Basic dlt

When working with dlt, you should think in terms of two main components: your source and your destination. In our case, the source will be a simple list of dictionaries defined in our code, and the destination will be the same DuckDB database we’ve been using throughout this course.

This setup allows us to explore the basics of how a dlt pipeline works without adding complexity. Once you're comfortable with the mechanics, you can easily scale up to dynamic sources like APIs or cloud storage.

import os

import dlt

data = [
    {"id": 1, "name": "Alice"},
    {"id": 2, "name": "Bob"},
]


@dlt.source
def simple_source():
    @dlt.resource
    def load_dict():
        yield data

    return load_dict


pipeline = dlt.pipeline(
    pipeline_name="simple_pipeline",
    destination=dlt.destinations.duckdb(os.getenv("DUCKDB_DATABASE")),
    dataset_name="mydata",
)

load_info = pipeline.run(simple_source())

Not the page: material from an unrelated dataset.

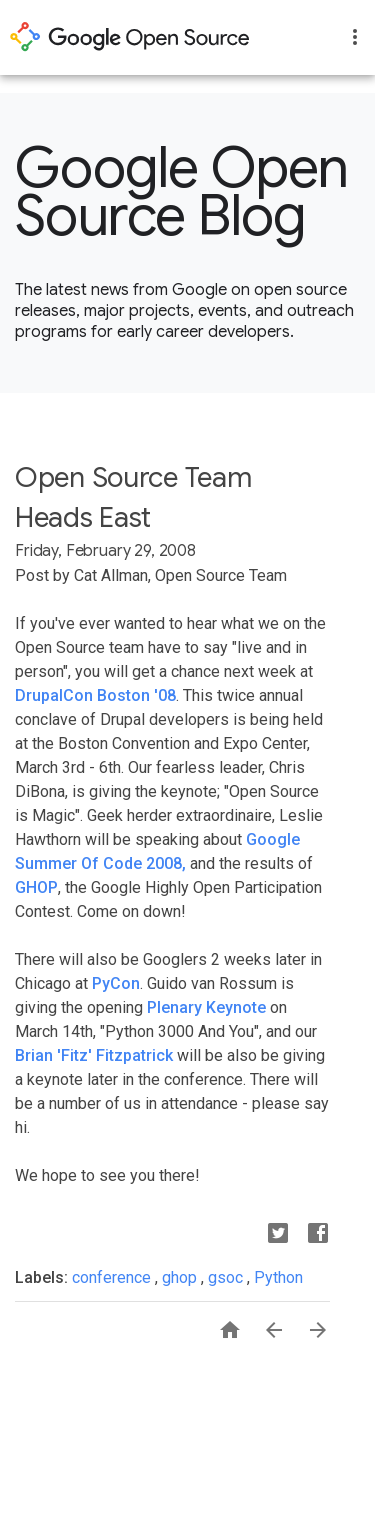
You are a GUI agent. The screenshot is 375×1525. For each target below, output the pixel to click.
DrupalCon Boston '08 (95, 695)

The code above does the following:

  1. Creates a list containing two dicts called data.
  2. Uses the dlt.source decorator to define a source function, inside of this source is a dlt.resource decorated function that yields the list defined above.
  3. Creates a pipeline using dlt.pipeline() that sets the pipeline name, destination (DuckDB) and name of the dataset as it will appear in DuckDB.
  4. Executes the pipeline with pipeline.run.

We can execute this code by running the file:

python dlt_quick_start.py

Since dlt is a pure Python framework, there are no additional services or heavy dependencies required, it runs natively in your Python environment.

dlt Benefits

What should stand out most about the dlt approach is how much more ergonomic and streamlined it is compared to the code we previously wrote by hand. If you recall, when working directly with DuckDB, we had to manually manage several steps:

  1. Stage the data by writing it to a CSV file.
  2. Define the target table and schema in DuckDB ahead of time.
  3. Load the data using a COPY statement.

With dlt, all of these responsibilities are abstracted away. Once you define your destination, dlt takes care of the rest. From managing the schema and table creation to inferring data types and performing the actual data load is handled by dlt. This greatly reduces boilerplate code and makes your ETL pipelines more maintainable and adaptable.